WHAT IS REQUIRED:
The exercise asks you to copy every line below in which "performance" appears.

DATASET EXCERPTS:

'''

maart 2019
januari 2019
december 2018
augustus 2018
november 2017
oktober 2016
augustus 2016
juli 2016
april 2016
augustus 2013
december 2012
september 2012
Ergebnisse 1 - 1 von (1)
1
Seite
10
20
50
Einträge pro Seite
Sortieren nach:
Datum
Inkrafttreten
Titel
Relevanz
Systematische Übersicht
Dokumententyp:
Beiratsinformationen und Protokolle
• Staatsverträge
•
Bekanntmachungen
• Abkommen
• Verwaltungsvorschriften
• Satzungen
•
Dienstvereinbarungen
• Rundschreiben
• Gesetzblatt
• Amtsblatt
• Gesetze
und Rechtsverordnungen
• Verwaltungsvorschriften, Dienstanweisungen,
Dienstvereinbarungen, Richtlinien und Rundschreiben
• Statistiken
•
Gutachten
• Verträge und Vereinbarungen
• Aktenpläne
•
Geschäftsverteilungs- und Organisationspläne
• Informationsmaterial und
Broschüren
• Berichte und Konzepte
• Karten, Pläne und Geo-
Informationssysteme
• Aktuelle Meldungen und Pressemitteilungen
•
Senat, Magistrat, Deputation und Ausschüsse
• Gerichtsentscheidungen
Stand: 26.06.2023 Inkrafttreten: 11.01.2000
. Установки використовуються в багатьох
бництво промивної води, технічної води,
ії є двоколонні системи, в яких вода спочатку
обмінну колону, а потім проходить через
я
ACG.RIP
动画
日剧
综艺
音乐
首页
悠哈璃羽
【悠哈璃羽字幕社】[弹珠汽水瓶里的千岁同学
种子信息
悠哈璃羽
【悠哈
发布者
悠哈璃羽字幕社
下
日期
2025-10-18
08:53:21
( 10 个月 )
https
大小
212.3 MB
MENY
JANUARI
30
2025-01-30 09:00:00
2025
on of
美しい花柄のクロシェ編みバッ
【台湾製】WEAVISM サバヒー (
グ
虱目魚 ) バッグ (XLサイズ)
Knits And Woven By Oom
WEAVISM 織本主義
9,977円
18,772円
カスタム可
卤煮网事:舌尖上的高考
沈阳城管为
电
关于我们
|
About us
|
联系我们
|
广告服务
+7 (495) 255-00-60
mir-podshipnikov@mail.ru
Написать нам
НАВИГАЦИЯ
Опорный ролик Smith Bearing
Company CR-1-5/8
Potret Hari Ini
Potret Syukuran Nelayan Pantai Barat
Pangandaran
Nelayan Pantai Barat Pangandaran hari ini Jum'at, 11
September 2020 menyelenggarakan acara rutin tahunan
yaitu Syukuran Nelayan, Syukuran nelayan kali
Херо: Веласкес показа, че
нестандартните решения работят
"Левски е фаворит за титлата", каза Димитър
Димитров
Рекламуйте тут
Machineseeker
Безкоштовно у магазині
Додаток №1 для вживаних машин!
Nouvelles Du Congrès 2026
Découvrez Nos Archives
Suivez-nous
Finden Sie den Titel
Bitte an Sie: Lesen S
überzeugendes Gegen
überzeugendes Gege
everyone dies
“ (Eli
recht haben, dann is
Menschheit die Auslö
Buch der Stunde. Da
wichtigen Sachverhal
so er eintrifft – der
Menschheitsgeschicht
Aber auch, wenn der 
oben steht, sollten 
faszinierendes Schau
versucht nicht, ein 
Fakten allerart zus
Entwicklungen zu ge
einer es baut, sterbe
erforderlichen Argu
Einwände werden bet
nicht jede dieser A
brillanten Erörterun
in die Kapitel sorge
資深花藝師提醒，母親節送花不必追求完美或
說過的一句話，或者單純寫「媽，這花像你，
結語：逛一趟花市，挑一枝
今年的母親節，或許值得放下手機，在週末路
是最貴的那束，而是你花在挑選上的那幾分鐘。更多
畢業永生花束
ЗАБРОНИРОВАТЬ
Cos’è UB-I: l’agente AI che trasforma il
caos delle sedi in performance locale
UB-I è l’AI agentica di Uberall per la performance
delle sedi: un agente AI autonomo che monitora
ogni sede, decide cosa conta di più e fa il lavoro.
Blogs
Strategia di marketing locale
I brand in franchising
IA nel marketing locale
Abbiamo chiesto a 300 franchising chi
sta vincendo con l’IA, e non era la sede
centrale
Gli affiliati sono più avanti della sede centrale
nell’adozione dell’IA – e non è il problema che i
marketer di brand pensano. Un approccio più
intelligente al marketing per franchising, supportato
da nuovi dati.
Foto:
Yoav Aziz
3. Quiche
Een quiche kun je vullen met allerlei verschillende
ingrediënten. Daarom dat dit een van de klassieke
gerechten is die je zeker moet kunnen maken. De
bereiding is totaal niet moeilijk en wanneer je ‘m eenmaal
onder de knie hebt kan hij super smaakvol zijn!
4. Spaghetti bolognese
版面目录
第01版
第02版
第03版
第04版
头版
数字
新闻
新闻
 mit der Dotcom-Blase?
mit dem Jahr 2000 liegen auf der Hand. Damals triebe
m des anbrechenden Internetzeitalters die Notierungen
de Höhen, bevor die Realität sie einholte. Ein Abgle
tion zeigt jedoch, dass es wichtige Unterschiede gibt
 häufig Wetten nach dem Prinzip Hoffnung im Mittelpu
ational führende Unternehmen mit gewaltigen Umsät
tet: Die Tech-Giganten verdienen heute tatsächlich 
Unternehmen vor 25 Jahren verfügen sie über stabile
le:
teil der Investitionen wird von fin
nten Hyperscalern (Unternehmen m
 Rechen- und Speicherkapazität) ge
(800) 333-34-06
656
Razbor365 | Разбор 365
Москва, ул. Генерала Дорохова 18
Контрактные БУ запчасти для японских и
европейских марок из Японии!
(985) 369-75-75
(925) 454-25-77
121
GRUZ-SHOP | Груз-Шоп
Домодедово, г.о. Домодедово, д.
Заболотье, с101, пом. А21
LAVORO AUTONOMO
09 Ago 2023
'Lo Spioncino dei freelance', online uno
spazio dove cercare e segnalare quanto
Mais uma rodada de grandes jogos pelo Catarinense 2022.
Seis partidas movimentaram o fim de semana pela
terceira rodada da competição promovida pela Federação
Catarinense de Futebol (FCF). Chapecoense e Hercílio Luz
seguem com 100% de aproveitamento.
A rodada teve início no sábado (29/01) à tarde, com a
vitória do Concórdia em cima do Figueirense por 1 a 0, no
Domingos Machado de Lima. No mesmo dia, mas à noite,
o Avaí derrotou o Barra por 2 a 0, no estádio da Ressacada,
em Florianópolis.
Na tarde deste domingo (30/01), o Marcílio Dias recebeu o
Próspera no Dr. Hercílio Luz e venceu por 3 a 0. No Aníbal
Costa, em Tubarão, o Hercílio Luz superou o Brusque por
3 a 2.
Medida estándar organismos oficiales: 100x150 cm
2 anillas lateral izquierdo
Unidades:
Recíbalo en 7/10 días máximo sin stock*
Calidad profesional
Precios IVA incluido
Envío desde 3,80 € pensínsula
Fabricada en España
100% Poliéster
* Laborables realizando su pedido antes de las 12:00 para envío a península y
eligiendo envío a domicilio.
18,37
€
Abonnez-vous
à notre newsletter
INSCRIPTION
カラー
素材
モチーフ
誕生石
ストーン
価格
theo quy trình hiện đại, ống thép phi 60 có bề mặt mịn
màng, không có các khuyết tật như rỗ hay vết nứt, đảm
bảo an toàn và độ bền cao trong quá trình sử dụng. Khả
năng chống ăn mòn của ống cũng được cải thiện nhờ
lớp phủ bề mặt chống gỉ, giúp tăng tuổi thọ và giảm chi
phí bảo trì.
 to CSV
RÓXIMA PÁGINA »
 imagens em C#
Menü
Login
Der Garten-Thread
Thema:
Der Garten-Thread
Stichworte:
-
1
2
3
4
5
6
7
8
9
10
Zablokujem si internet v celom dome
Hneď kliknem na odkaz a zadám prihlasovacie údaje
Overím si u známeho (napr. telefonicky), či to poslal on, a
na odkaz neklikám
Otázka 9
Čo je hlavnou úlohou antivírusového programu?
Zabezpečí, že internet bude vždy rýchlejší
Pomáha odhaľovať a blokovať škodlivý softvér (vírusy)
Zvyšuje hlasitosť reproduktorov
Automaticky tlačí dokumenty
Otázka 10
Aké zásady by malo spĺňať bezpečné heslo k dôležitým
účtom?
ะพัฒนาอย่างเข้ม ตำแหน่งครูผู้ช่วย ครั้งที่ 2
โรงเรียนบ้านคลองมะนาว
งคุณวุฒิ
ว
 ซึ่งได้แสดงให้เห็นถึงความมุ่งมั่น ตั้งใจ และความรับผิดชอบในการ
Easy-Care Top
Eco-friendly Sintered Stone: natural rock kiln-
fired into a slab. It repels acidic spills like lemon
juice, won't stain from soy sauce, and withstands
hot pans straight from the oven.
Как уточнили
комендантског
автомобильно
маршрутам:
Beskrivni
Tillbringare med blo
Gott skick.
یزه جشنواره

'''

ANSWER BELOW:
caos delle sedi in performance locale
UB-I è l’AI agentica di Uberall per la performance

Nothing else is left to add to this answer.